Despite having Republican majorities in both chambers of Congress, Trump must recognize that he has no popular mandate for any specific proposal. His only mandate is to find some way to respond to the needs of the victimized majority.

A few other election thoughts:

  • We’re glad Trump told “60 Minutes” that his supporters who harass people and destroy property should “stop it,” but that isn’t enough. He must declare, over and over, that he disavows discrimination, bigotry and the support of hate groups.
  • Overlooked on Election Night was the loss of a genuine neo-Nazi and ex-Klansman, David Duke, who flopped in his bid for the U.S. Senate from Louisiana. Duke received 3 percent of the vote, which gives us a reasonable approximation for the portion of Trump’s support that came from anti-Semites and racists.

It’s a scary total — it means the number of Americans who hate Jews likely exceeds the number of Jews — but it didn’t elect Trump.
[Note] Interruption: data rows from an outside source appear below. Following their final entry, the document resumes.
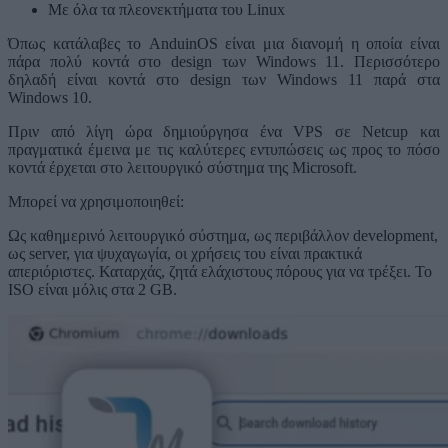
Με όλα τα πλεονεκτήματα του Linux
Όπως κατάλαβες το AnduinOS είναι μια διανομή η οποία είναι
πάρα πολύ κοντά στο design των Windows 11. Περισσότερο
δηλαδή είναι κοντά στο design των Windows 11 παρά στα
Windows 10.
Πριν από λίγη ώρα δημιούργησα ένα VPS σε Netcup και
πραγματικά έμεινα με τις καλύτερες εντυπώσεις ως προς το πόσο
κοντά έρχεται στο λειτουργικό σύστημα της Microsoft.
Μπορεί να χρησιμοποιηθεί:
Ως καθημερινό λειτουργικό σύστημα, ως περιβάλλον development,
ως server, για ψυχαγωγία, οι χρήσεις του είναι πρακτικά
απεριόριστες. Καταρχάς, ζητά ελάχιστους πόρους για να τρέξει. Το
ISO είναι μόλις στα 2 GB.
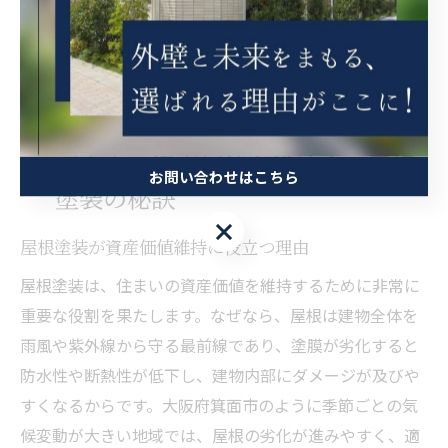
ます。屋根塗装は住まいの資産価値を守る大切な工事で
す。失敗しないためにも、慎重な比較・検討を心がけま
しょう。
ご自宅の資産価値を維持する屋根
お問い合わせはこちら
塗装の秘訣
お問い合わせはこちら
屋根塗装が資産価値維持に役立つ理由
屋根塗装は、住まいの資産価値を維持するために非常に
重要な役割を果たします。なぜなら、屋根は建物全体を
雨風や紫外線から守る最前線であり、塗膜が劣化すると
防水性や断熱性が低下し、建物内部にダメージが及びや
すくなるからです。大阪府箕面市のように季節ごとの気
候変動が大きい地域では、屋根の劣化が進みやすく、適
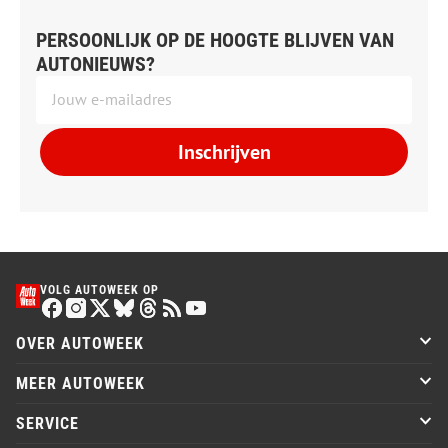
PERSOONLIJK OP DE HOOGTE BLIJVEN VAN
AUTONIEUWS?
Inschrijven
VOLG AUTOWEEK OP
OVER AUTOWEEK
MEER AUTOWEEK
SERVICE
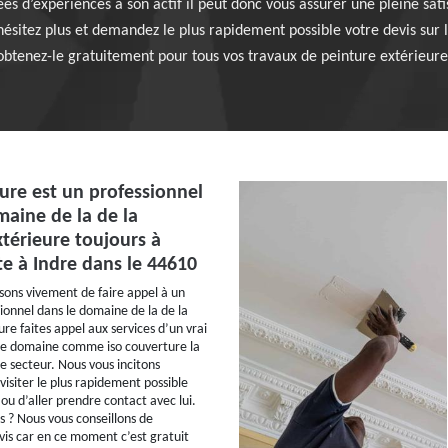
d’expériences à son actif il peut donc vous assurer une pleine sati
ésitez plus et demandez le plus rapidement possible votre devis sur l
obtenez-le gratuitement pour tous vos travaux de peinture extérieure
ure est un professionnel
maine de la de la
térieure toujours à
te à Indre dans le 44610
ons vivement de faire appel à un
sionnel dans le domaine de la de la
re faites appel aux services d’un vrai
 le domaine comme iso couverture la
e secteur. Nous vous incitons
visiter le plus rapidement possible
 ou d’aller prendre contact avec lui.
 ? Nous vous conseillons de
is car en ce moment c’est gratuit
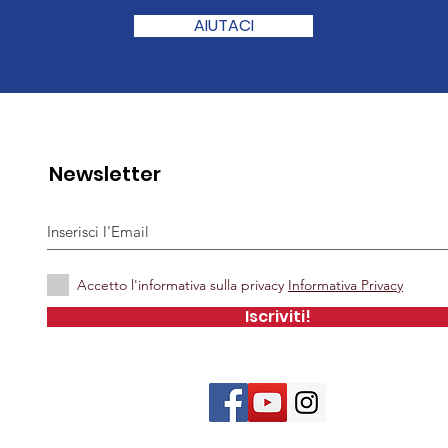
AIUTACI
Newsletter
Accetto l'informativa sulla privacy
Informativa Privacy
Iscriviti!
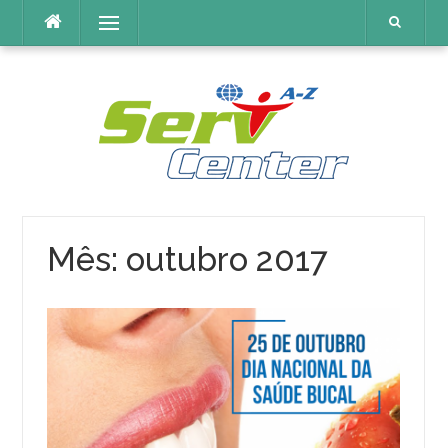
Pular
Menu
para
o
conteúdo
Mês:
outubro 2017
  • Much has been made of Clinton’s victory in the popular vote. While the much-maligned Electoral College overweights the smallest states and leads residents of noncompetitive states to believe that their votes don’t matter, the system spares us a national precinct-by-precinct challenge of every ballot in the close elections that have become the norm.

This wasn’t just the second election in 16 years that the top vote-getter lost the Electoral College. It was also the seventh time in 18 elections since World War II in which no candidate won a popular majority.

Also, our electoral system isn’t an anti-democratic outlier. In Israel and other parliamentary nations, the prime minister can come from a party that lost the election if he or she can cobble together a coalition.

The United Kingdom, which elects members of the House of Commons by individual district (like the U.S. House) instead of by proportion of the popular vote, could get a prime minister whose party wins a majority of seats despite losing the popular vote.

For those determined to change the system, we suggest skipping a constitutional amendment and instead working at the state level.

No state must use the winner-take-all system. Georgia could pick electors by congressional district, by statewide proportion or by the results of the national popular vote.

If that’s change you can believe in, the General Assembly session is only two months away.